Exercise objective: Each line of the records is to be returned verbatim, with the images omitted.

START The data

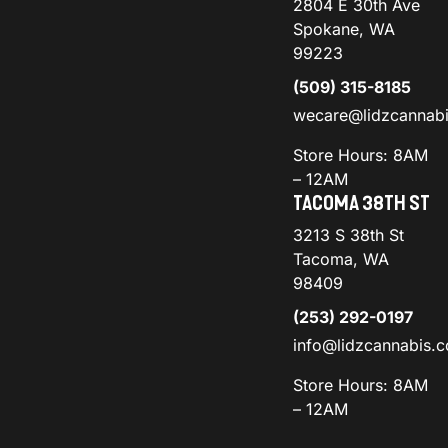
2804 E 30th Ave
Spokane, WA
99223
(509) 315-8185
wecare@lidzcannab
Store Hours: 8AM
– 12AM
TACOMA 38TH ST
3213 S 38th St
Tacoma, WA
98409
(253) 292-0197
info@lidzcannabis.
Store Hours: 8AM
– 12AM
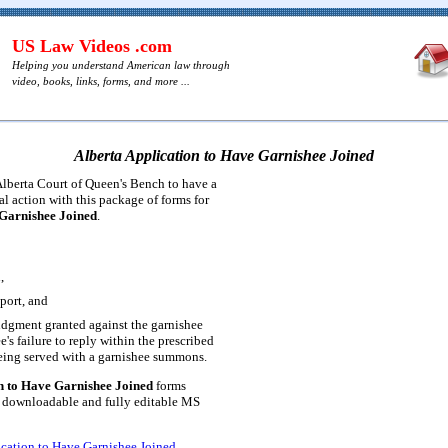
US Law Videos .com
Helping you understand American law through
video, books, links, forms, and more ...
Alberta Application to Have Garnishee Joined
lberta Court of Queen's Bench to have a
al action with this package of forms for
 Garnishee Joined
.
,
port, and
udgment granted against the garnishee
e's failure to reply within the prescribed
being served with a garnishee summons.
n to Have Garnishee Joined
forms
a downloadable and fully editable MS
ication to Have Garnishee Joined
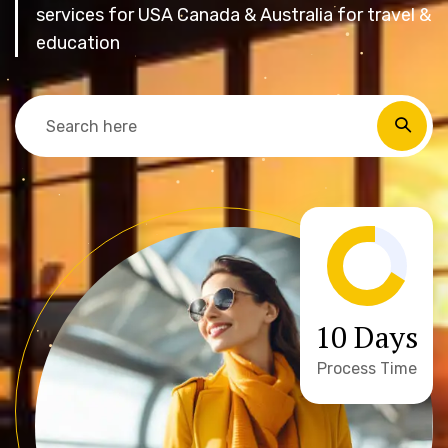
services for USA Canada & Australia for travel &
education
10 Days
Process Time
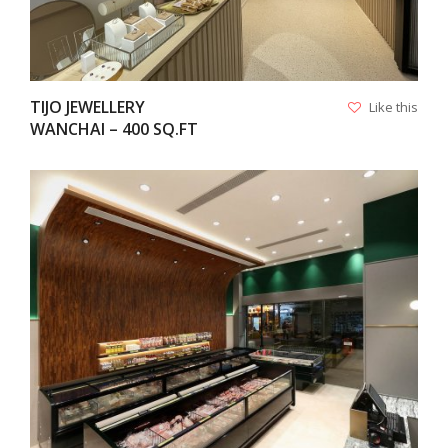
TIJO JEWELLERY
Like this
WANCHAI – 400 SQ.FT
VIEW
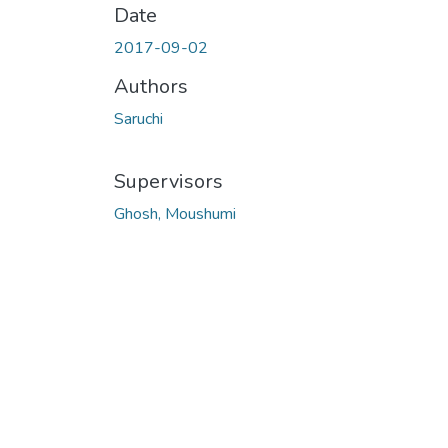
Date
2017-09-02
Authors
Saruchi
Supervisors
Ghosh, Moushumi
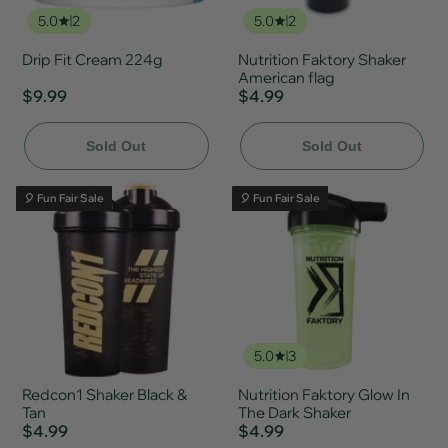
5.0
2
5.0
2
Drip Fit Cream 224g
Nutrition Faktory Shaker
American flag
$9.99
$4.99
Sold Out
Sold Out
🎈 Fun Fair Sale
🎈 Fun Fair Sale
5.0
3
Redcon1 Shaker Black &
Nutrition Faktory Glow In
Tan
The Dark Shaker
$4.99
$4.99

END The data

Expected answer:
2804 E 30th Ave
Spokane, WA
99223
(509) 315-8185
wecare@lidzcannab
Store Hours: 8AM
– 12AM
TACOMA 38TH ST
3213 S 38th St
Tacoma, WA
98409
(253) 292-0197
info@lidzcannabis.
Store Hours: 8AM
– 12AM
US Law Videos .com
Helping you understand American law through
video, books, links, forms, and more ...
Alberta Application to Have Garnishee Joined
lberta Court of Queen's Bench to have a
al action with this package of forms for
 Garnishee Joined
.
,
port, and
udgment granted against the garnishee
e's failure to reply within the prescribed
being served with a garnishee summons.
n to Have Garnishee Joined
forms
a downloadable and fully editable MS
ication to Have Garnishee Joined
services for USA Canada & Australia for travel &
education
10 Days
Process Time
TIJO JEWELLERY
Like this
WANCHAI – 400 SQ.FT
VIEW
Date
2017-09-02
Authors
Saruchi
Supervisors
Ghosh, Moushumi
5.0
2
5.0
2
Drip Fit Cream 224g
Nutrition Faktory Shaker
American flag
$9.99
$4.99
Sold Out
Sold Out
🎈 Fun Fair Sale
🎈 Fun Fair Sale
5.0
3
Redcon1 Shaker Black &
Nutrition Faktory Glow In
Tan
The Dark Shaker
$4.99
$4.99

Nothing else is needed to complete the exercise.